PRESIDENTE. L'onorevole La Russa ha facoltà di illustrare la sua interrogazione n. 3-01745 (vedi l'allegato A - Interrogazioni a risposta immediata sezione 8).

IGNAZIO LA RUSSA. Signor Presidente, onorevoli colleghi, vorrei in primo luogo ringraziare il collega Enzo Bianco, che ha accettato ieri sera il mio invito ad intervenire su questo stesso argomento, perché, alquanto colpevolmente, l'opposizione aveva dimenticato questo tema nell'ambito del question time di oggi.

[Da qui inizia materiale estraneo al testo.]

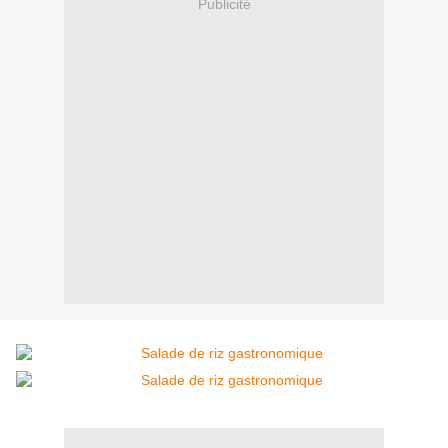
Publicité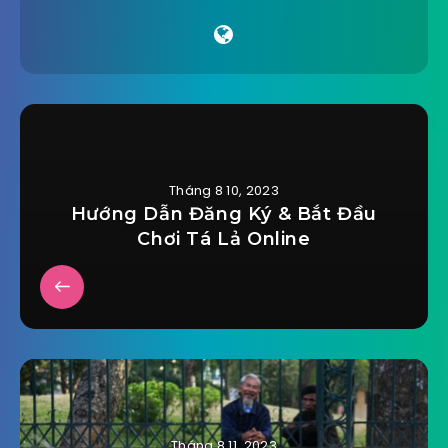
Tháng 8 10, 2023
Hướng Dẫn Đăng Ký & Bắt Đầu
Chơi Tá Lả Online
Tháng 8 11, 2023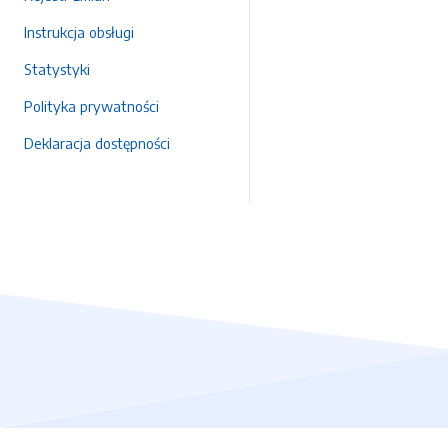
Instrukcja obsługi
Statystyki
Polityka prywatności
Deklaracja dostępności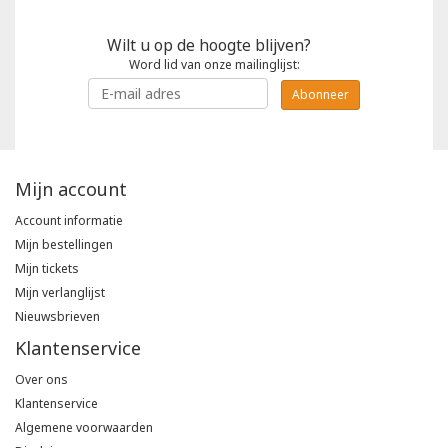
Wilt u op de hoogte blijven?
Tricorp
Word lid van onze mailinglijst:
Helly Hansen
Abonneer
Mijn account
Account informatie
Mijn bestellingen
Mijn tickets
Mijn verlanglijst
Nieuwsbrieven
Klantenservice
Over ons
Klantenservice
Algemene voorwaarden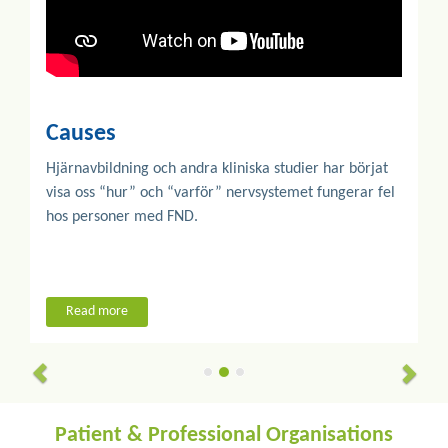
Causes
Hjärnavbildning och andra kliniska studier har börjat
visa oss “hur” och “varför” nervsystemet fungerar fel
hos personer med FND.
Read more
Patient & Professional Organisations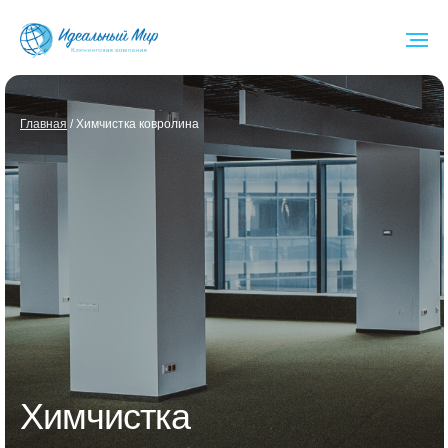
Глав ная
/ Химчистка ковролина
Химчистка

Sono stato io ad invitare la Margherita ad intervenire su questa questione e a ritirare l'interrogazione che aveva presentato su un altro argomento, ed essa, accogliendo l'invito di Alleanza nazionale, si è unita alla nostra iniziativa, per cercare di fare - diciamolo chiaramente - pressione affinché le compagnie aeree revocassero il boicottaggio. Credo che il risultato lo abbiamo ottenuto ed abbiamo fatto bene a sollevare il problema anche in casa dell'opposizione, la quale se ne era un po' dimenticata.

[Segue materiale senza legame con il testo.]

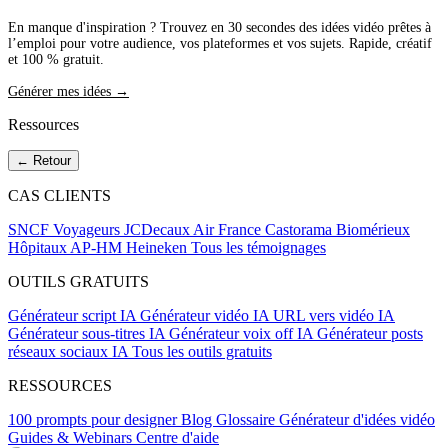
En manque d'inspiration ? Trouvez en 30 secondes des idées vidéo prêtes à
l’emploi pour votre audience, vos plateformes et vos sujets. Rapide, créatif
et 100 % gratuit.
Générer mes idées →
Ressources
← Retour
CAS CLIENTS
SNCF Voyageurs
JCDecaux
Air France
Castorama
Biomérieux
Hôpitaux AP-HM
Heineken
Tous les témoignages
OUTILS GRATUITS
Générateur script IA
Générateur vidéo IA
URL vers vidéo IA
Générateur sous-titres IA
Générateur voix off IA
Générateur posts
réseaux sociaux IA
Tous les outils gratuits
RESSOURCES
100 prompts pour designer
Blog
Glossaire
Générateur d'idées vidéo
Guides & Webinars
Centre d'aide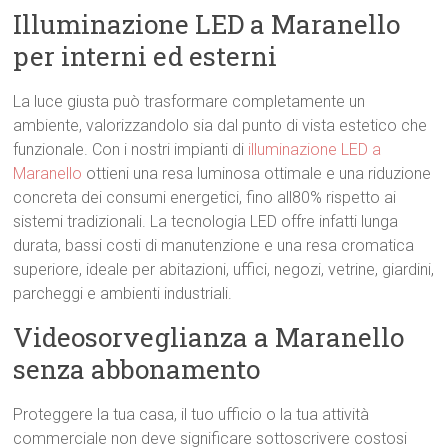
Illuminazione LED a Maranello
per interni ed esterni
La luce giusta può trasformare completamente un
ambiente, valorizzandolo sia dal punto di vista estetico che
funzionale. Con i nostri impianti di
illuminazione LED a
Maranello
ottieni una resa luminosa ottimale e una riduzione
concreta dei consumi energetici, fino all80% rispetto ai
sistemi tradizionali. La tecnologia LED offre infatti lunga
durata, bassi costi di manutenzione e una resa cromatica
superiore, ideale per abitazioni, uffici, negozi, vetrine, giardini,
parcheggi e ambienti industriali.
Videosorveglianza a Maranello
senza abbonamento
Proteggere la tua casa, il tuo ufficio o la tua attività
commerciale non deve significare sottoscrivere costosi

Prima di illustrare la nostra interrogazione, vorrei dire che siamo soddisfatti che il problema per il quale chiedevamo al Governo di intervenire si sia già risolto da sé, nel senso che sia l'Alitalia sia le altre compagnie, che avevano deciso incredibilmente di boicottare l'aeroporto di Catania, hanno fatto marcia indietro. L'interrogazione quindi, di per sé, non ha più motivo di essere, ma il problema esiste e resiste, e noi chiediamo al Governo di tenere fede all'impegno che ha immediatamente preso, alla sensibilità dimostrata dal Presidente del consiglio, al programma di visita del Presidente del consiglio il 27 dicembre a Catania e alla necessità di considerare ciò che sta avvenendo attorno all'Etna, nei paesi etnei, un fatto che investe la responsabilità di tutta l'Italia.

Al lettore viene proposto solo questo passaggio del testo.